Kicking Your Inner Critic To The Curb

6 min readFeb 9, 2021


How often does negative self-talk take the reins within your mind? If your the voice of your inner critic is frustratingly familiar, you’re certainly not alone. The tricky truth of the matter is that our inner critic all-too-often slams the brakes on our capacity to live our best lives. Thankfully, there is a lot we can do to diminish that inner nay-sayer’s clout. Excitingly, science tells us that taking control of our self-talk is not only possible, but can offer life-altering results. Case in point, when a group of athletes were studied as they underwent self-talk training, their rewards included greater self-confidence, self-optimization, self-efficacy, and performance, with reduced levels of anxiety as a welcome cherry-on-top.

So, where exactly does that niggling voice come from? Years of research reveals that children who grew up with overly critical guardians often internalise that negative narrative. For others, the absence of a soothing and supportive caregiver during childhood may also contribute to an emboldened inner critic. You may or may not not have a strong sense of how your inner critic came to be, but there’s comfort to be found in recognising that its presence is not entirely a bad thing. Critical self-talk indicates that we care, which can always be considered something good. The magic happens when we bring our self-talk back into the fold, and make sure that we aren’t letting it build any internal barriers between us and our happiness. So, here’s how to recognise when your inner critic goes rogue, and get it back in check!

Tune In To Your Thoughts

The voice of the inner critic can sneak up on us when we least expect it. That said, a lot of people don’t pay much attention to how they talk to themselves in their minds. If you’ve noticed your inner critic chiming in with a totally deflating “I’ll never be good enough” or “I always get it wrong”, then it’s time to start tracking that inner gremlin’s activity. As your thoughts meander throughout the day, try to be alert when the inner critic interrupts. From here, experiment with a practice called thought stopping. This means delivering a deft counter-interruption, by doing something like imagining a bright red stop sign, parrying back with a positive thought, or snapping a rubber band on your wrist whenever you catch that inner critic in action.

Apply The Friend Test

A great way of assessing whether your self talk is worthy of the mental real estate it occupies is to subject it to the friend test. Ask yourself: if a friend spoke to you in that way, would you remain friends for long? Would you ever speak to someone you care about in that way? If the answer is no then you definitely have a bone to pick with your inner critic! To shift your self-talk for the better, hold focus on the idea that your inner voice should always be that of a supportive and trusted friend rather than a saboteur — even if that sometimes means telling it like it is with kindness.

Re-Cast Your Critical Voice

If those gut-punching thoughts just keep popping into your mind, re-casting your critical voice is another great strategy to adopt. For many, those cruel little catch phrases come at us in our own voice, while for others it may be the voice of a parent or teacher. Whatever the current status-quo, with a little creative thinking you can re-cast your inner critic as any character you desire. Giving that voice a silly nickname or imagining Mr. Burns from the Simpsons will take some of the weight out of those words, until you can stop them coming at you all together. If your inner critic tends to speak in the first person, try to switch those “I”s to “you”s. Separate your inner critic from your sense of self, and then knock it down a peg!

Choose Problem Solving Over Rumination

Those who wrestle with negative self-talk are usually familiar with its side-kicks: self-blame and rumination. Allowing these two troublemakers to crash our inner party is not something to be OK about, because research links them to an increased risk of mental health problems. In truth, going over and over how something went wrong or how we should have done things differently doesn’t change a thing. Looking for opportunities to be proactive and engaging in problem solving — identifying things that you can impact in a meaningful way moving forwards — is, in contrast, totally empowering.

Puncture Those Critical Points

A rampaging inner critic tends to be a master of catastrophising. The secret that it doesn’t want you to know is that you’ll soon spot that its narratives are riddled with holes, when under closer inspection.
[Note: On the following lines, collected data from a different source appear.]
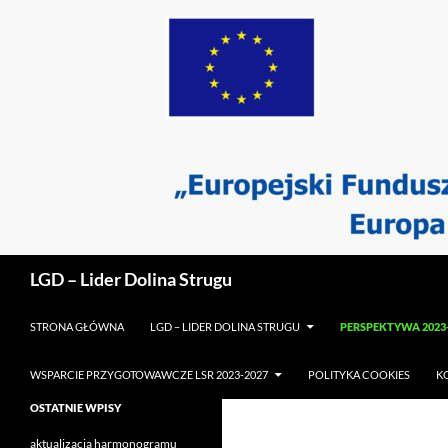
Przejdź
do
treści
Szukaj
LGD – Lider Dolina Strugu
STRONA GŁÓWNA
LGD – LIDER DOLINA STRUGU
PERSPEKTYWA 2023
WSPARCIE PRZYGOTOWAWCZE LSR 2023-2027
POLITYKA COOKIES
K
OSTATNIE WPISY
aktualizacja harmonogramu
When that negative self-talk swoops in, ask yourself: what’s the worst that could happen? If the critical voice says you’ll falter when you do that work presentation and then your world will fall apart, will it really matter so much? If it says you’re an [insert insult of choice] person, does that reflect reality, or is it rooted in flaky and flawed logic? While you’re at it, zoom out a little and get some perspective, too. Will whatever your inner critic is so concerned about really matter next year, or a decade from now?

Lean In To Self-Acceptance

When we give too much power to our inner critic, we limit our thinking. In turn, this limits our horizons. If you give credence to self talk telling you that you’ll never get that raise, write that book, or run that marathon, then trying to achieve that dream is going to be all the harder. So, what’s the antidote? Self-compassion and self-acceptance are key. Carl R. Rogers, author of On Becoming a Person: A Therapist’s View of Psychotherapy, explained it thusly: “The curious paradox is that when I accept myself just as I am, then I can change.” You don’t have to be perfect to be worthy — none of us are. Any voice that says otherwise, be it internal or external, simply isn’t worth your glorious attention.